I just tested it at full bfloat16 and it doesn't seem to respond well, also it has a tiny context window (8192) compared to other Mistral fine tunes.
Today I compared Nous Hermes 2 Pro 7B with Gorilla LLM 7B, Raven v2 13B and Starling 7B.
did you try the Alpha version: TheBloke/Starling-LM-7B-alpha-AWQ
I can make a quant of the beta now if you like.
it is simple, as I just use the example script from the CasperHansen AutoAWQ repo.
OK, the 'Nexusflow/Starling-LM-7B-beta' model is in the AWQ quant queue now.
Would you know how to AWQ Starling-LM-7B-beta? It seem that it could be a better model still.
I just tested it at full bfloat16 and it doesn't seem to respond well, also it has a tiny context window (8192) compared to other Mistral fine tunes.
"Nous Hermes 2 - Mistral 7B - DPO" is fine-tune originaly from Mistral-7B-v0.1 which has 8k token context. Only the newer Mistral-7B-v0.2 has 32k context.
I tried the EagleX on CPU today. Incredibly slow.
Just because the original Mistral model was limited to 16k context with a 4k sliding window, does not make fine-tune variants have the same limitations. This Nous Hermes 2 Pro handles up to 32k context.
I have only been able to use it with 16k context, due to a VRAM limitation. Maybe check some examples of LLlama with 128k context, to learn more about how these authors are widening the default context window.

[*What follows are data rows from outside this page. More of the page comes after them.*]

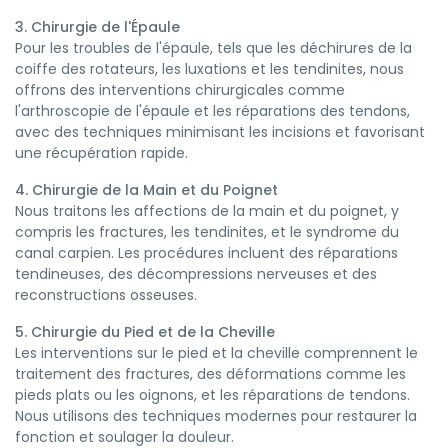
3. Chirurgie de l'Épaule
Pour les troubles de l'épaule, tels que les déchirures de la
coiffe des rotateurs, les luxations et les tendinites, nous
offrons des interventions chirurgicales comme
l'arthroscopie de l'épaule et les réparations des tendons,
avec des techniques minimisant les incisions et favorisant
une récupération rapide.
4. Chirurgie de la Main et du Poignet
Nous traitons les affections de la main et du poignet, y
compris les fractures, les tendinites, et le syndrome du
canal carpien. Les procédures incluent des réparations
tendineuses, des décompressions nerveuses et des
reconstructions osseuses.
5. Chirurgie du Pied et de la Cheville
Les interventions sur le pied et la cheville comprennent le
traitement des fractures, des déformations comme les
pieds plats ou les oignons, et les réparations de tendons.
Nous utilisons des techniques modernes pour restaurer la
fonction et soulager la douleur.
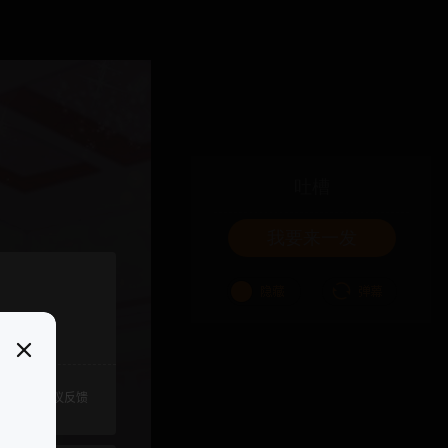
吐槽
我要来一发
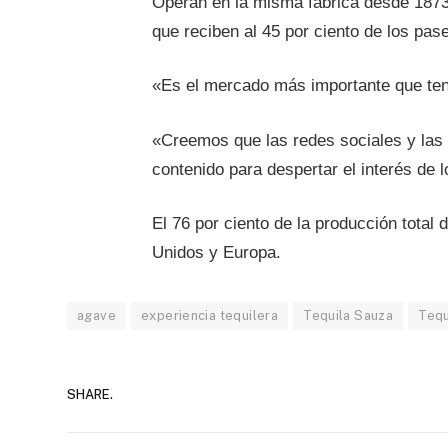
Operan en la misma fábrica desde 1873, 
que reciben al 45 por ciento de los pa
«Es el mercado más importante que ten
«Creemos que las redes sociales y las 
contenido para despertar el interés de 
El 76 por ciento de la producción total
Unidos y Europa.
agave
experiencia tequilera
Tequila Sauza
Tequ
SHARE.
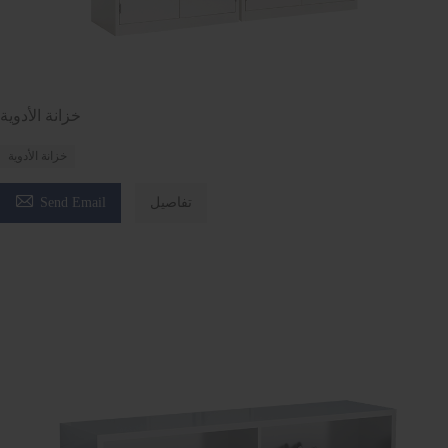
خزانة الأدوية
خزانة الأدوية

تفاصيل
Send Email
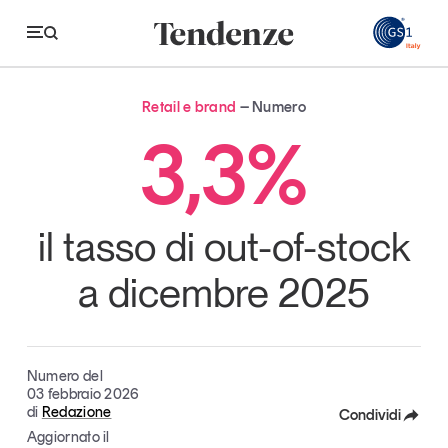
GS
Retail e brand
Numero
Tendenze
3,3%
Economia e consumi
Innovazione
il tasso di out-of-stock
Logistica
a dicembre 2025
Retail e brand
Sostenibilità
Grandi temi
Numero del
03 febbraio 2026
di
Redazione
Condividi
Aggiornato il
Magazine
Studi e ricerche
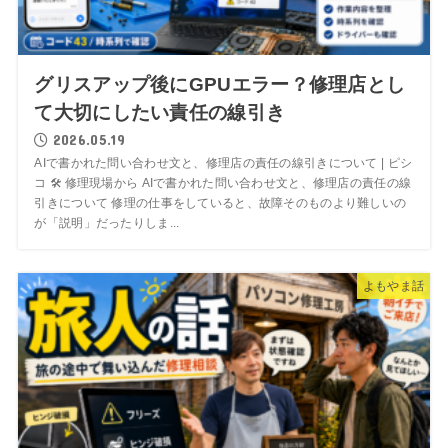
グリスアップ後にGPUエラー？修理店とし
て大切にしたい責任の線引き
2026.05.19
AIで書かれた問い合わせ文と、修理店の責任の線引きについて | ピシ
コ 🛠 修理現場から AIで書かれた問い合わせ文と、修理店の責任の線
引きについて 修理の仕事をしていると、故障そのものより難しいの
が「説明」だったりしま...
よもやま話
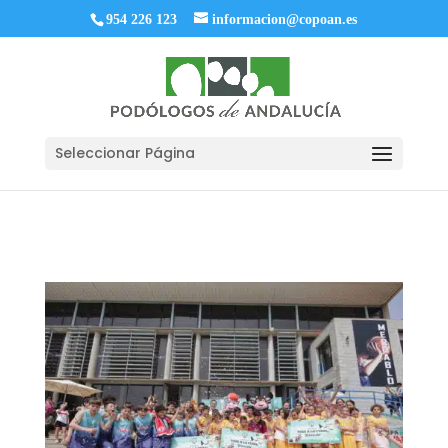
954 226 123
informacion@copoan.es
Seleccionar Página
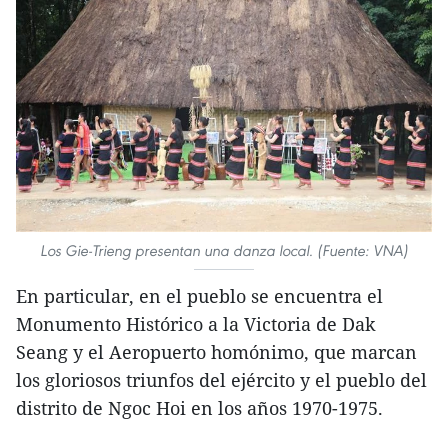
Los Gie-Trieng presentan una danza local. (Fuente: VNA)
En particular, en el pueblo se encuentra el
Monumento Histórico a la Victoria de Dak
Seang y el Aeropuerto homónimo, que marcan
los gloriosos triunfos del ejército y el pueblo del
distrito de Ngoc Hoi en los años 1970-1975.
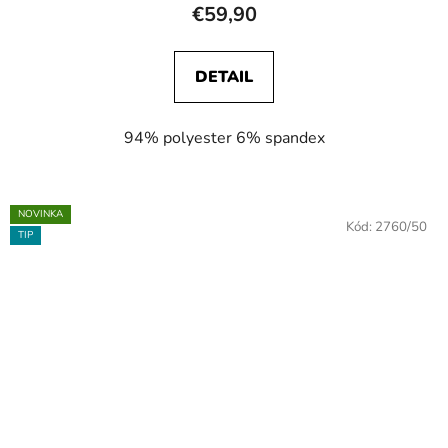
€59,90
DETAIL
94% polyester 6% spandex
NOVINKA
Kód:
2760/50
TIP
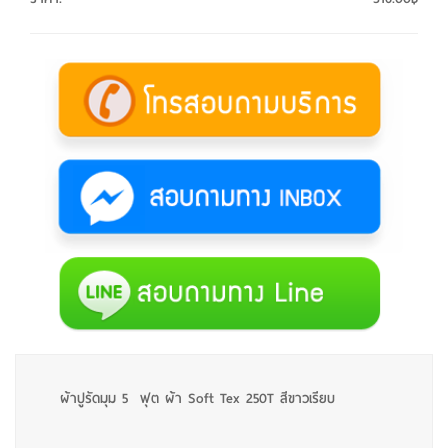
ผ้าปูรัดมุม 5 ฟุต ผ้า Soft Tex 250T สีขาวเรียบ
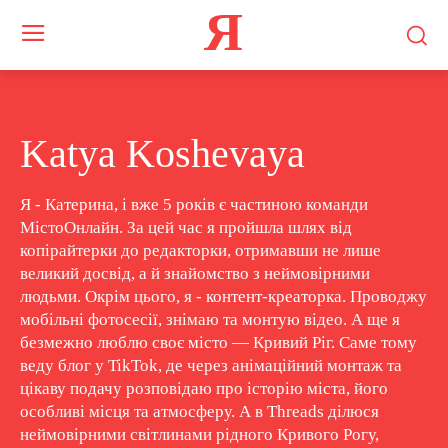
Я
Katya Koshevaya
Я - Катерина, і вже 5 років є частиною команди
МістоОнлайн. За цей час я пройшла шлях від
копірайтерки до редакторки, отримавши не лише
великий досвід, а й знайомство з неймовірними
людьми. Окрім цього, я - контент-креаторка. Проводжу
мобільні фотосесії, знімаю та монтую відео. А ще я
безмежно люблю своє місто — Кривий Ріг. Саме тому
веду блог у TikTok, де через анімаційний монтаж та
цікаву подачу розповідаю про історію міста, його
особливі місця та атмосферу. А в Threads ділюся
неймовірними світлинами рідного Кривого Рогу,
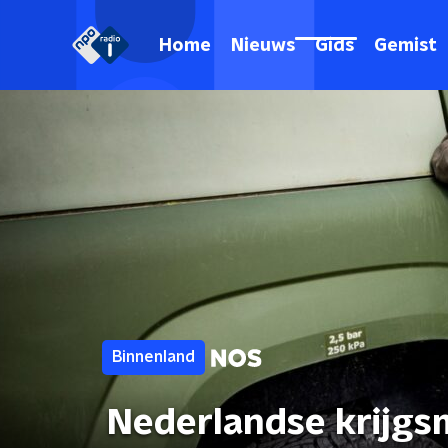
Home
Nieuws
Gids
Gemist
Binnenland
Nederlandse krijgsm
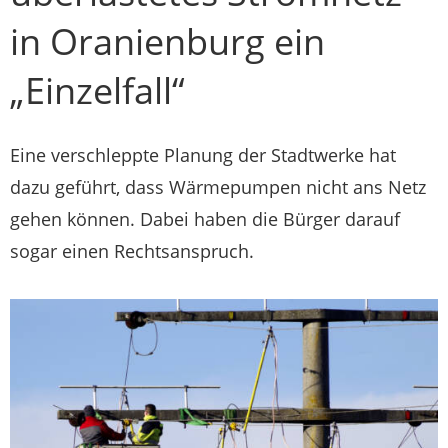
in Oranienburg ein
„Einzelfall“
Eine verschleppte Planung der Stadtwerke hat
dazu geführt, dass Wärmepumpen nicht ans Netz
gehen können. Dabei haben die Bürger darauf
sogar einen Rechtsanspruch.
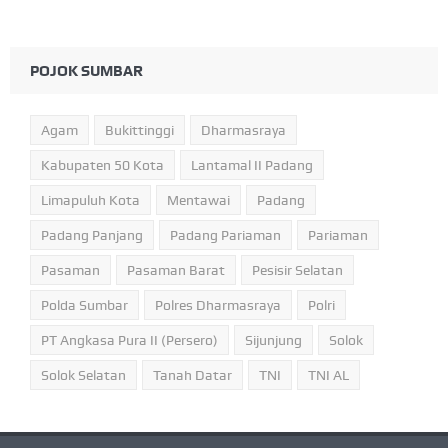
POJOK SUMBAR
Agam
Bukittinggi
Dharmasraya
Kabupaten 50 Kota
Lantamal II Padang
Limapuluh Kota
Mentawai
Padang
Padang Panjang
Padang Pariaman
Pariaman
Pasaman
Pasaman Barat
Pesisir Selatan
Polda Sumbar
Polres Dharmasraya
Polri
PT Angkasa Pura II (Persero)
Sijunjung
Solok
Solok Selatan
Tanah Datar
TNI
TNI AL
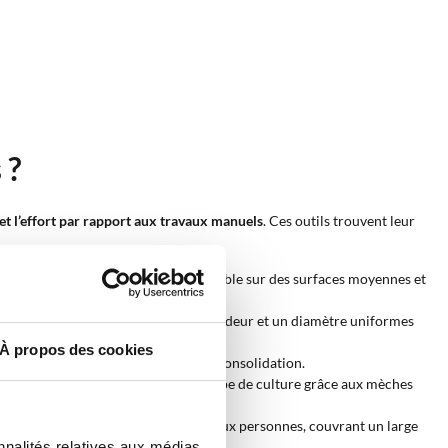
 ?
 et l’effort par rapport aux travaux manuels
. Ces outils trouvent leur
tructurels, avec un gain de temps notable sur des surfaces moyennes et
tes ornementales, en assurant une profondeur et un diamètre uniformes
À propos des cookies
ations légères ou pour des travaux de consolidation.
 dimensions variables, adaptables au type de culture grâce aux mèches
ividuel qu’à des travaux nécessitant deux personnes, couvrant un large
nnalités relatives aux médias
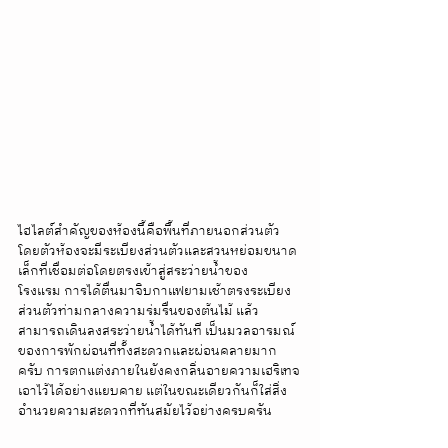
ไฮไลต์สำคัญของห้องนี้คือพื้นที่ภายนอกส่วนตัว 
โดยตัวห้องจะมีระเบียงส่วนตัวและสวนหย่อมขนาด
เล็กที่เชื่อมต่อโดยตรงเข้าสู่สระว่ายน้ำของ
โรงแรม การได้ตื่นมาจิบกาแฟยามเช้าตรงระเบียง
ส่วนตัวท่ามกลางความร่มรื่นของต้นไม้ แล้ว
สามารถเดินลงสระว่ายน้ำได้ทันที เป็นมวลอารมณ์
ของการพักผ่อนที่ทั้งสะดวกและผ่อนคลายมาก
ครับ การตกแต่งภายในยังคงกลิ่นอายความเฮริเทจ
เอาไว้ได้อย่างแยบคาย แต่ในขณะเดียวกันก็ใส่สิ่ง
อำนวยความสะดวกที่ทันสมัยไว้อย่างครบครัน  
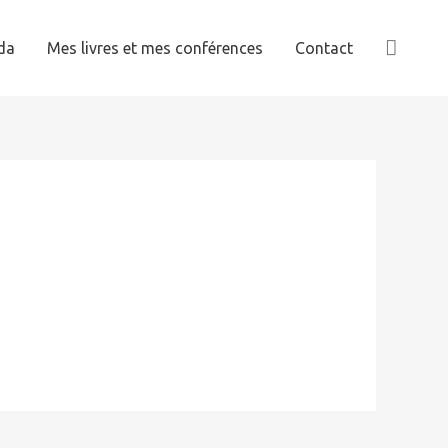
Reche
da
Mes livres et mes conférences
Contact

This Starling quant is on it's way. uploading the AWQ now: https://huggingface.co/solidrust/Starling-LM-7B-beta-AWQ
Hermes-2-Pro-Mistral-7B is interesting, but I supect that for chat without functions DPO version will be better.
You were right, the Starling-LM-7B-beta-AWQ is not that good. It is very chatgpt like sounding and does not follow instructions. I am testing the Hermes-2-Pro-Mistral-7B.